Альбина Игоревна уже было начала отчаиваться, потому как отдавать в актёрское внучку она не хотела, – будучи коммунисткой и заслуженным ветераном труда, считала, что все актёры суть подлецы и негодяи и не более того. Но что взращивать в девочке её талант, прививая ей любовь к музыке, есть дело необходимое, Альбина Игоревна, будучи женщиной разумной и даже расчётливой, прекрасно понимала.
Дело не стало, но и не обернулось в своём решении каким-нибудь художественным эффектом, – Еву просто определили в музыкальную школу. И к превеликому счастью и облегчению всей семьи, Еве в этой школе понравилось.
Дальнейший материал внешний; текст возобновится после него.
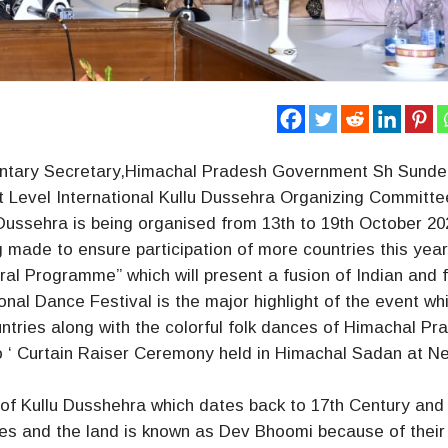
entary Secretary,Himachal Pradesh Government Sh Sunde
t Level International Kullu Dussehra Organizing Committe
 Dussehra is being organised from 13th to 19th October 20
ng made to ensure participation of more countries this yea
ral Programme” which will present a fusion of Indian and 
tional Dance Festival is the major highlight of the event wh
ntries along with the colorful folk dances of Himachal Pr
o ‘ Curtain Raiser Ceremony held in Himachal Sadan at N
n of Kullu Dusshehra which dates back to 17th Century an
ties and the land is known as Dev Bhoomi because of their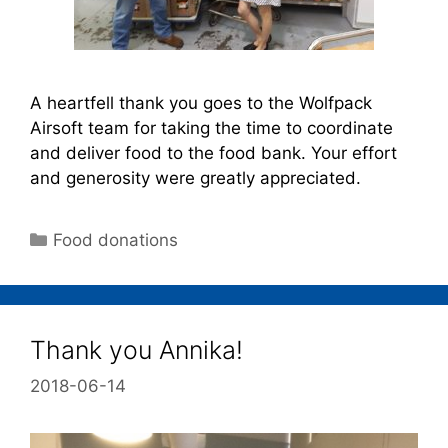
A heartfell thank you goes to the Wolfpack
Airsoft team for taking the time to coordinate
and deliver food to the food bank. Your effort
and generosity were greatly appreciated.
Food donations
Thank you Annika!
2018-06-14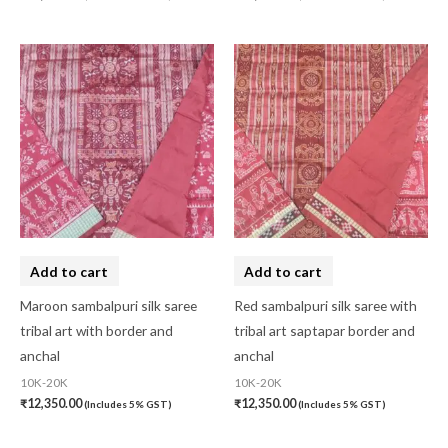
Add to cart
Add to cart
Maroon sambalpuri silk saree
Red sambalpuri silk saree with
tribal art with border and
tribal art saptapar border and
anchal
anchal
10K-20K
10K-20K
₹
12,350.00
₹
12,350.00
(Includes 5% GST)
(Includes 5% GST)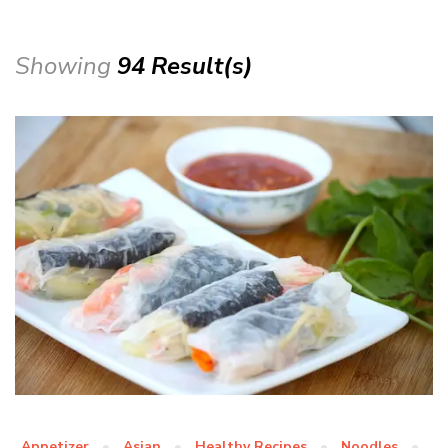
Showing
94 Result(s)
Appetizer
Asian
Healthy Recipes
Noodles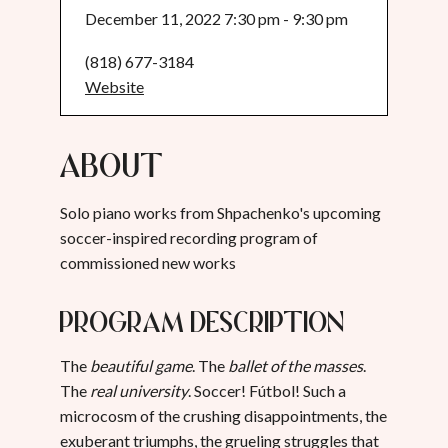
December 11, 2022 7:30 pm - 9:30 pm
(818) 677-3184
Website
About
Solo piano works from Shpachenko's upcoming
soccer-inspired recording program of
commissioned new works
Program Description
The
beautiful game
. The
ballet of the masses
.
The
real university
. Soccer! Fútbol! Such a
microcosm of the crushing disappointments, the
exuberant triumphs, the grueling struggles that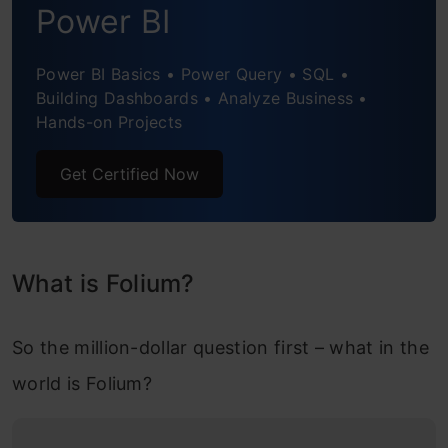
Power BI
Understanding the data
Power BI Basics • Power Query • SQL •
Pre-processing datasets
Building Dashboards • Analyze Business •
Hands-on Projects
Plotting changes in COVID-19 cases in
India using TimeSliderChoropleth plugin
Get Certified Now
Folium Project #2: Visualizing Bus Traffic in
New York City
Understanding the Problem Statement
What is Folium?
Understanding the Data
So the million-dollar question first – what in the
Pre-processing the Dataset
world is Folium?
Visualizing Bus Traffic through the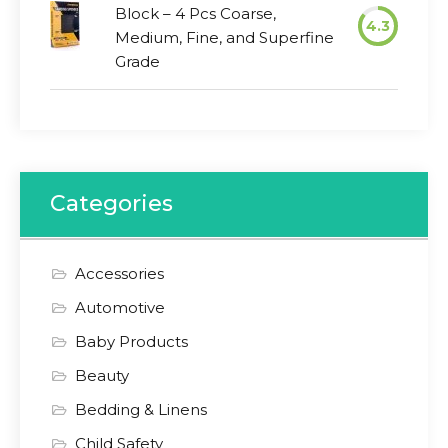
Block – 4 Pcs Coarse,
4.3
Medium, Fine, and Superfine
Grade
Categories
Accessories
Automotive
Baby Products
Beauty
Bedding & Linens
Child Safety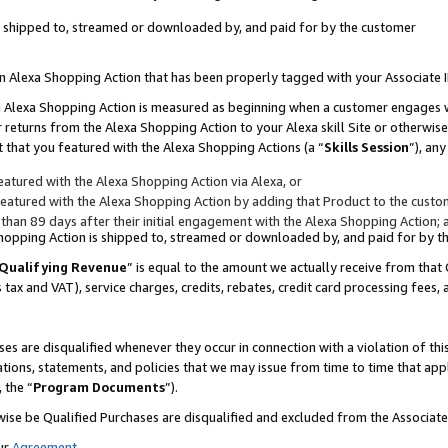
 is shipped to, streamed or downloaded by, and paid for by the customer
 an Alexa Shopping Action that has been properly tagged with your Associate 
to an Alexa Shopping Action is measured as beginning when a customer engages
er returns from the Alexa Shopping Action to your Alexa skill Site or otherwise
 that you featured with the Alexa Shopping Actions (a “
Skills Session
”), an
atured with the Alexa Shopping Action via Alexa, or
atured with the Alexa Shopping Action by adding that Product to the custome
 than 89 days after their initial engagement with the Alexa Shopping Action; 
 Shopping Action is shipped to, streamed or downloaded by, and paid for by 
Qualifying Revenue
” is equal to the amount we actually receive from that 
s tax and VAT), service charges, credits, rebates, credit card processing fees,
es are disqualified whenever they occur in connection with a violation of 
ations, statements, and policies that we may issue from time to time that ap
, the “
Program Documents
”).
wise be Qualified Purchases are disqualified and excluded from the Associa
ur
Agreement
,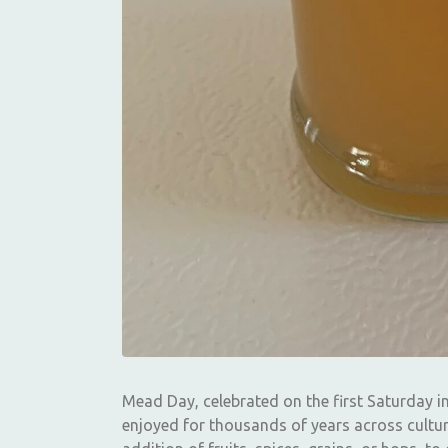
Mead Day, celebrated on the first Saturday i
enjoyed for thousands of years across cultur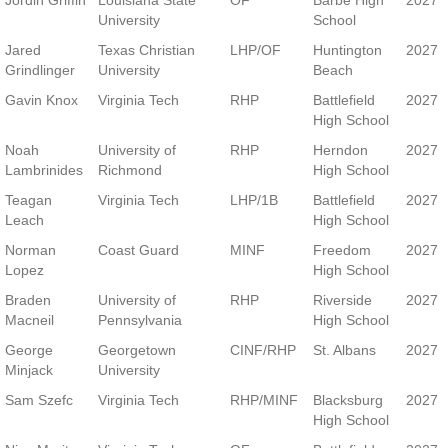
Jordin Griffin
Louisiana State
OF
Barbe High
2027
University
School
Jared
Texas Christian
LHP/OF
Huntington
2027
Grindlinger
University
Beach
Gavin Knox
Virginia Tech
RHP
Battlefield
2027
High School
Noah
University of
RHP
Herndon
2027
Lambrinides
Richmond
High School
Teagan
Virginia Tech
LHP/1B
Battlefield
2027
Leach
High School
Norman
Coast Guard
MINF
Freedom
2027
Lopez
High School
Braden
University of
RHP
Riverside
2027
Macneil
Pennsylvania
High School
George
Georgetown
CINF/RHP
St. Albans
2027
Minjack
University
Sam Szefc
Virginia Tech
RHP/MINF
Blacksburg
2027
High School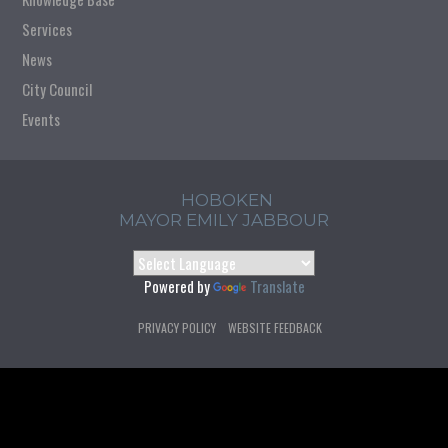
Services
News
City Council
Events
HOBOKEN
MAYOR EMILY JABBOUR
Powered by
Translate
PRIVACY POLICY
WEBSITE FEEDBACK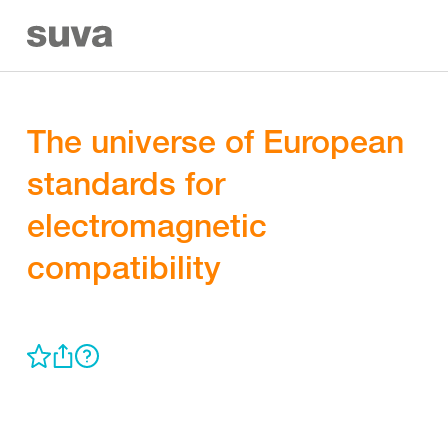
The universe of European
standards for
electromagnetic
compatibility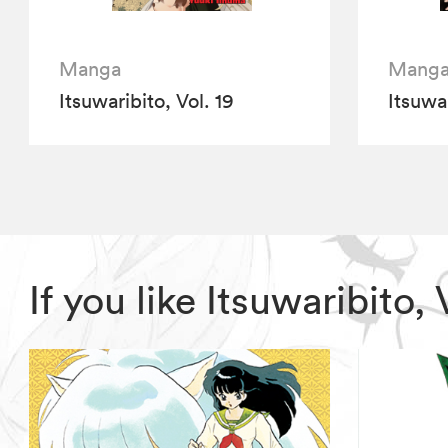
Manga
Mang
Itsuwaribito, Vol. 19
Itsuwar
If you like Itsuwaribito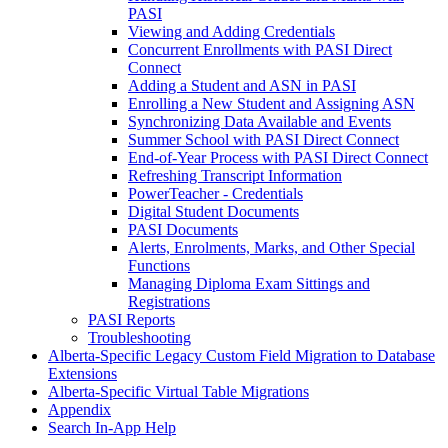
PASI
Viewing and Adding Credentials
Concurrent Enrollments with PASI Direct
Connect
Adding a Student and ASN in PASI
Enrolling a New Student and Assigning ASN
Synchronizing Data Available and Events
Summer School with PASI Direct Connect
End-of-Year Process with PASI Direct Connect
Refreshing Transcript Information
PowerTeacher - Credentials
Digital Student Documents
PASI Documents
Alerts, Enrolments, Marks, and Other Special
Functions
Managing Diploma Exam Sittings and
Registrations
PASI Reports
Troubleshooting
Alberta-Specific Legacy Custom Field Migration to Database
Extensions
Alberta-Specific Virtual Table Migrations
Appendix
Search In-App Help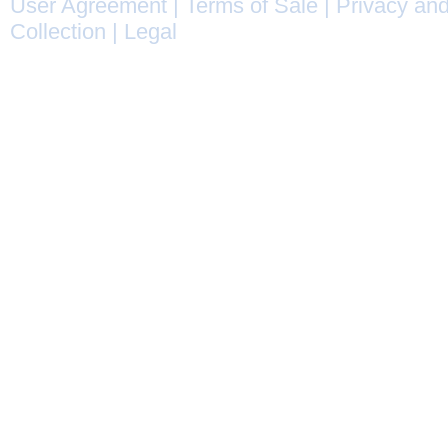
User Agreement
|
Terms of Sale
|
Privacy and
Collection
|
Legal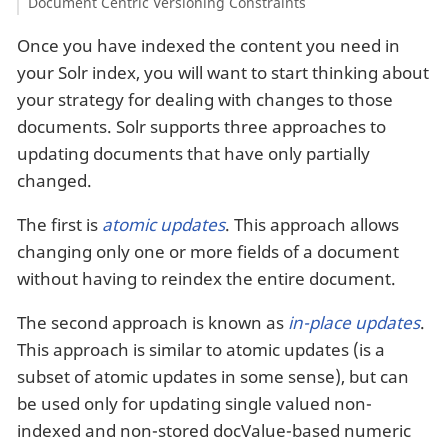
Document Centric Versioning Constraints
Once you have indexed the content you need in
your Solr index, you will want to start thinking about
your strategy for dealing with changes to those
documents. Solr supports three approaches to
updating documents that have only partially
changed.
The first is
atomic updates
. This approach allows
changing only one or more fields of a document
without having to reindex the entire document.
The second approach is known as
in-place updates
.
This approach is similar to atomic updates (is a
subset of atomic updates in some sense), but can
be used only for updating single valued non-
indexed and non-stored docValue-based numeric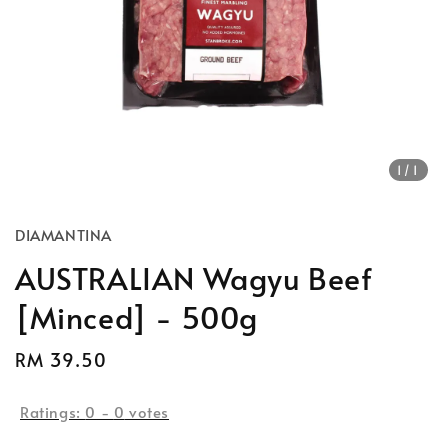
1
/1
DIAMANTINA
AUSTRALIAN Wagyu Beef
[Minced] - 500g
Regular
RM 39.50
price
Ratings:
0
-
0
votes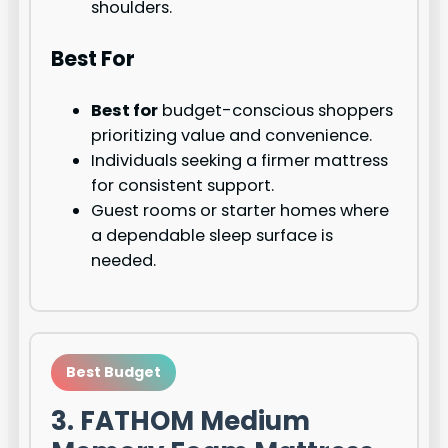
shoulders.
Best For
Best for
budget-conscious shoppers
prioritizing value and convenience.
Individuals seeking a firmer mattress
for consistent support.
Guest rooms or starter homes where
a dependable sleep surface is
needed.
Best Budget
3. FATHOM Medium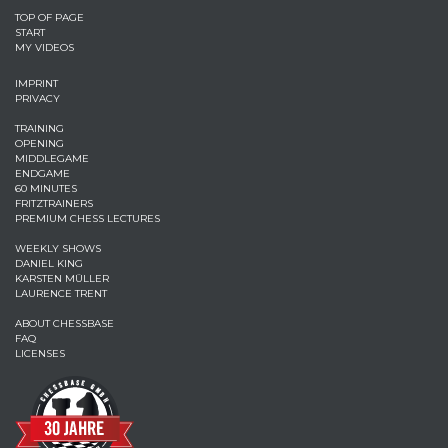
TOP OF PAGE
START
MY VIDEOS
IMPRINT
PRIVACY
TRAINING
OPENING
MIDDLEGAME
ENDGAME
60 MINUTES
FRITZTRAINERS
PREMIUM CHESS LECTURES
WEEKLY SHOWS
DANIEL KING
KARSTEN MÜLLER
LAURENCE TRENT
ABOUT CHESSBASE
FAQ
LICENSES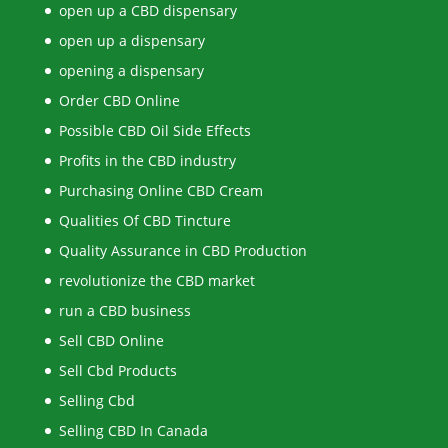
open up a CBD dispensary
open up a dispensary
opening a dispensary
Order CBD Online
Possible CBD Oil Side Effects
Profits in the CBD industry
Purchasing Online CBD Cream
Qualities Of CBD Tincture
Quality Assurance in CBD Production
revolutionize the CBD market
run a CBD business
Sell CBD Online
Sell Cbd Products
Selling Cbd
Selling CBD In Canada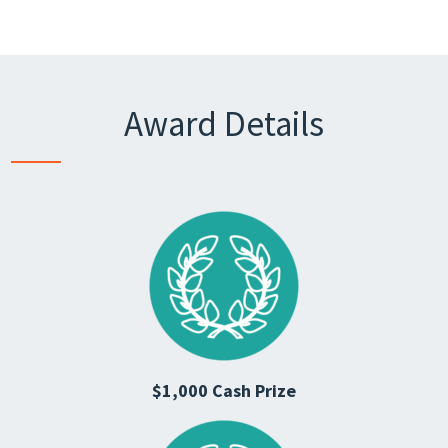
Award Details
$1,000 Cash Prize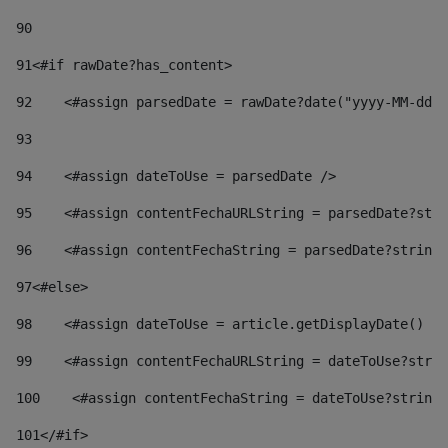
90
91
<#if rawDate?has_content> 
92
    <#assign parsedDate = rawDate?date("yyyy-MM-dd")
93
94
    <#assign dateToUse = parsedDate /> 
95
    <#assign contentFechaURLString = parsedDate?stri
96
    <#assign contentFechaString = parsedDate?string[
97
<#else> 
98
    <#assign dateToUse = article.getDisplayDate() />
99
    <#assign contentFechaURLString = dateToUse?strin
100
    <#assign contentFechaString = dateToUse?string[
101
</#if> 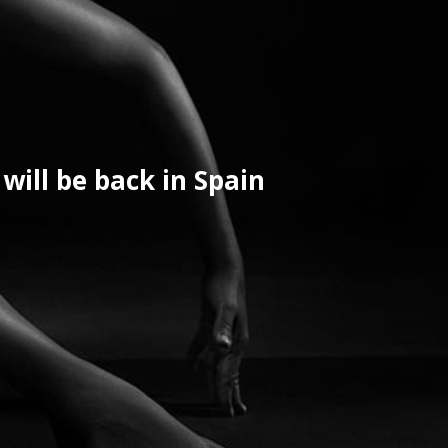
will be back in Spain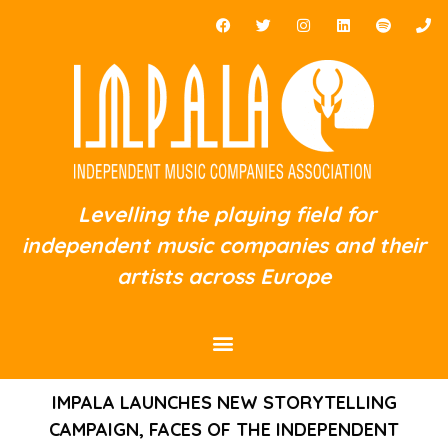
Levelling the playing field for
independent music companies and their
artists across Europe
IMPALA LAUNCHES NEW STORYTELLING
CAMPAIGN, FACES OF THE INDEPENDENT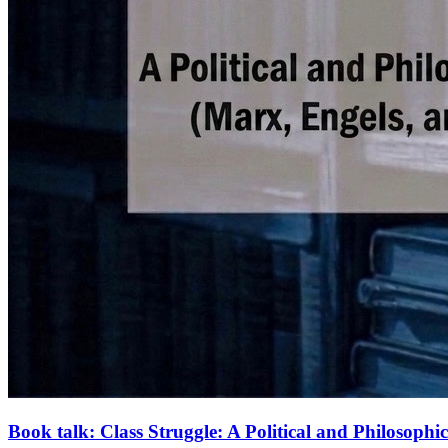
Book talk: Class Struggle: A Political and Philosoph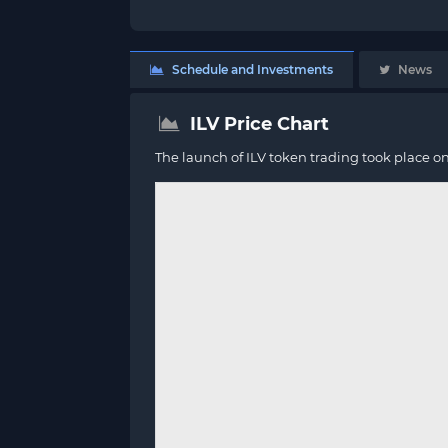
Schedule and Investments
News
ILV Price Chart
The launch of ILV token trading took place o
В единственной музыкальной школе того города, где тогда жила их семья – городок Жуковский в Московской области – преподавали игру на классических музыкальных инструментах и уже во вторую, так сказать, очередь – учили петь. Да и то это был хор русской народной песни. И родителям не нравилось, что, как выражался отец Евы, «их дочь скачет по сцене в этом кокошнике и горланит, прямо как оленёнок». Но мнение Игоря Ростиславовича – Евиного папы – тут мало что значило. Ева была характером в бабку, и потому Альбина Игоревна считала своим долгом воспитать внучку по собственным убеждениям.
Как бы то ни было, а пристрастие Евы к музыкальной школе прожило недолго – Ева начала драться, начались проблемы с преподавательским составом (а школа в городке, напомню, была единственная и потому дети там обучались из высоконравственных, так сказать, семей, где не допускалось подобных шалостей в столь юном для девочки возрасте). Короче говоря, выперли Еву из школы. Она достала всех, и все достали её. И она решила, что этот этап её творческого пути пройден.
В отрочестве и ранней юности Ева по-прежнему оставалась очень активным и жизнерадостным – ребёнком. В беге, на уроках физкультуры, она ничуть не уступала мальчишкам. А в тринадцать лет купила себе бутсы розовой раскраски и заявила, что намерена посвятить жизнь футболу.